When sourcing is complete and recruiters move into the selection phase, using social networks to screen candidates generates additional legal risks.

“The use of the Internet to screen candidates exposes recruiters to information on individuals who are members of groups protected under federal law,” Mollica notes.

Some of the information recruiters gain from Facebook or MySpace pages, such as race and gender identification, would normally be available on applications or in interviews.

“But identifiers that might not normally be apparent, such as religion, pregnancy, age and sexual orientation, may be revealed on social networking sites,” Mollica notes. “The risk is that visiting Facebook or MySpace pages or even Googling candidates may reveal information that no employer should have in a properly constructed application or interview.”

Consequently, recruiters must think carefully about what they may find before they troll social networking sites.

“If you wouldn’t ask a question in an interview or on an application form, why would you expose yourself to the information in any way?” Mollica asks. “Once you’ve seen it, you can’t pretend that you didn’t. An employer can make the calculated gamble, but it creates a litigation risk.”

In addition, record keeping becomes an issue.

“It is perilous to search the Internet for information about candidates without keeping a record,” Mollica notes. “But where does that record live? On every office computer, on the recruiter’s home computer, on smart phones? What happens is that a judge or jury draws an inference that if you didn’t maintain records, the records must have been prejudicial.”

Other compliance twists
As the number of applicants continues to rise, some employers have added new job qualifications that effectively eliminate minority candidates but are not required to perform the work.

“Employers are looking at their hiring practices because there are more candidates available in an increasingly competitive job market and employers can tweak their hiring criteria,” Devata says. “We’re seeing a re-evaluation of positions and job descriptions.

“Because the pool is bigger, companies can ratchet up the qualifications required for a job. There is a time lag in discrimination litigation, so we have not yet seen the potential consequences of this in discrimination claims.”

Employers may have legitimate reasons to modify the qualifications for a job if, for example, the open position represents a consolidation of several jobs, but arbitrarily raising the requirements may lead to trouble.

“Employers need to do a realistic assessment of requirements for each job,” Devata cautions. “Don’t stretch the requirements or create false expectations, because these actions may lead to discrimination claims.”

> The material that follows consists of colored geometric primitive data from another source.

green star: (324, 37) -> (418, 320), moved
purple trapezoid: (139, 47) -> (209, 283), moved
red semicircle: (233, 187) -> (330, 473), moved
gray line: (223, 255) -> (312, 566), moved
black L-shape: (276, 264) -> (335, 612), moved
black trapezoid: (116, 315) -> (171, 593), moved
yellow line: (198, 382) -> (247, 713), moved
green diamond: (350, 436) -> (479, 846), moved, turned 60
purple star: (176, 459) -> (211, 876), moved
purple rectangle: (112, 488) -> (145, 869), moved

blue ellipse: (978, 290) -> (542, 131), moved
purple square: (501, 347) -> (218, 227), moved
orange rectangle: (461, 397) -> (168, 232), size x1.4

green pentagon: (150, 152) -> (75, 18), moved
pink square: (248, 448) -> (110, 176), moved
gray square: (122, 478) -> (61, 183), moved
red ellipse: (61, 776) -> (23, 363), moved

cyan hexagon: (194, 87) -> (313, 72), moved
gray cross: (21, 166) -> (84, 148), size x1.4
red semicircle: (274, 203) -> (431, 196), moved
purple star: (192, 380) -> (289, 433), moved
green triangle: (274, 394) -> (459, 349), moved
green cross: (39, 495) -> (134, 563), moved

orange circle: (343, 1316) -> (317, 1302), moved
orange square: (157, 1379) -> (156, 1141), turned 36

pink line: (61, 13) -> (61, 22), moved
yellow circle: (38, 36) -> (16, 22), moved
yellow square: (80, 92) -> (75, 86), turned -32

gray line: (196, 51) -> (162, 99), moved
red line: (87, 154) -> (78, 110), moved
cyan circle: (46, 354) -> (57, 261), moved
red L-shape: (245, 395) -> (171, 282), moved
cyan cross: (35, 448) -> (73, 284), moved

Devata also recommends that employers revisit their job application forms to ensure that they do not include questions that could create disparate impact.

“With budget cuts, the reality is that the human resources and recruiting functions have been cut, while at the same time the applicant pool has doubled or tripled. Employers also have an increased responsibility to train hiring managers on interviewing techniques and permissible questions.”

At the other end of the staffing spectrum, Roe notes that she is spending most of her time defending layoff actions because many employers are still unaware of the risks entailed.

“I ask clients to show me spreadsheets listing every employee who is being laid off by race, age and gender, and they look surprised,” she reports. “They think they are supposed to be color blind.

“Employers see an opportunity to eliminate the bottom as that bottom has been defined under what are often biased terms,” Roe says. “Too often, black candidates are hired into bad positions, perform poorly, and are laid off. The whole process must be carefully managed from hiring to release.”